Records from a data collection
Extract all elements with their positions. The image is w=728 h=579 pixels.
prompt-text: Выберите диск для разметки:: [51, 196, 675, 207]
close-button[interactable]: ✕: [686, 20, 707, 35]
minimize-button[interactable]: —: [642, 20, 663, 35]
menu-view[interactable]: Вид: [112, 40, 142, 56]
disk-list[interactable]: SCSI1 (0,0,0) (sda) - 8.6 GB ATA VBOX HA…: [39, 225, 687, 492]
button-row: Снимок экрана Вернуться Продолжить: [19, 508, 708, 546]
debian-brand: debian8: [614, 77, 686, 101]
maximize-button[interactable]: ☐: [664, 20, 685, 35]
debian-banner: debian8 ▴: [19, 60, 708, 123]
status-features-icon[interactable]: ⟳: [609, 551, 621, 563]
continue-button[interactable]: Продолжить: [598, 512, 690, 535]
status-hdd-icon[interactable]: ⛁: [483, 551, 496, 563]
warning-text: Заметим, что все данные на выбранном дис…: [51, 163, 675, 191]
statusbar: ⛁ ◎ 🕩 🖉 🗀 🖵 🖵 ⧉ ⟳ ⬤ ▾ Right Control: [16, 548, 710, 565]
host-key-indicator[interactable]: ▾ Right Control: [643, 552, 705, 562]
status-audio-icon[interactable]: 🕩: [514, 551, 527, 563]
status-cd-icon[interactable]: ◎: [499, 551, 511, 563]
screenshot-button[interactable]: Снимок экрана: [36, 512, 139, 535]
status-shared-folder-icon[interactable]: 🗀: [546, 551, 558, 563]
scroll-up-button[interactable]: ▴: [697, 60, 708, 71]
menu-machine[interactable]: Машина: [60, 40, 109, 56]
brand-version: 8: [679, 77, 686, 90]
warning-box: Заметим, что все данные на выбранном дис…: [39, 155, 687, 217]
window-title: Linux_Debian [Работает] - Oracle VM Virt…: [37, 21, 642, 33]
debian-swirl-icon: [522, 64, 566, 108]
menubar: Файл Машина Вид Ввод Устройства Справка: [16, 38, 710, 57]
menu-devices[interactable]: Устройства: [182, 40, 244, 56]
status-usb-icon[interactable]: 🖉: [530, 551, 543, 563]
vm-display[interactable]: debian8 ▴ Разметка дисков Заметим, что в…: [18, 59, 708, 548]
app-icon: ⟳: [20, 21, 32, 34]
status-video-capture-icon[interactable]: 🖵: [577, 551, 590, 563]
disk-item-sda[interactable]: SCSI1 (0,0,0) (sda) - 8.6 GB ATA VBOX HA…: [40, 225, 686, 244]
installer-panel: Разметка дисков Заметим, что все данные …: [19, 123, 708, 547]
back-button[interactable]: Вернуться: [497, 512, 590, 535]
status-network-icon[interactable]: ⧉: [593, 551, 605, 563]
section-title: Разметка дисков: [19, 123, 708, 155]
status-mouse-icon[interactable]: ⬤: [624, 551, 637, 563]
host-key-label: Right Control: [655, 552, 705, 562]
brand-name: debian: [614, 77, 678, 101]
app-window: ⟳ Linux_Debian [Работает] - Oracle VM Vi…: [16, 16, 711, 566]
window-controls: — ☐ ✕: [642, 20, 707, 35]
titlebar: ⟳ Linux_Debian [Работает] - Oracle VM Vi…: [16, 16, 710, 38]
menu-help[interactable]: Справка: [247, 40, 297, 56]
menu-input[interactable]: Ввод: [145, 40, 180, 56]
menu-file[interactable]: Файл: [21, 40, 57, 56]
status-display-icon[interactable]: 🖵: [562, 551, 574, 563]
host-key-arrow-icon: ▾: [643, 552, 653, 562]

Exercise directions.
Every line above that holds the string "display" should be copied out.

Response below.
vm-display[interactable]: debian8 ▴ Разметка дисков Заметим, что в…: [18, 59, 708, 548]
status-display-icon[interactable]: 🖵: [562, 551, 574, 563]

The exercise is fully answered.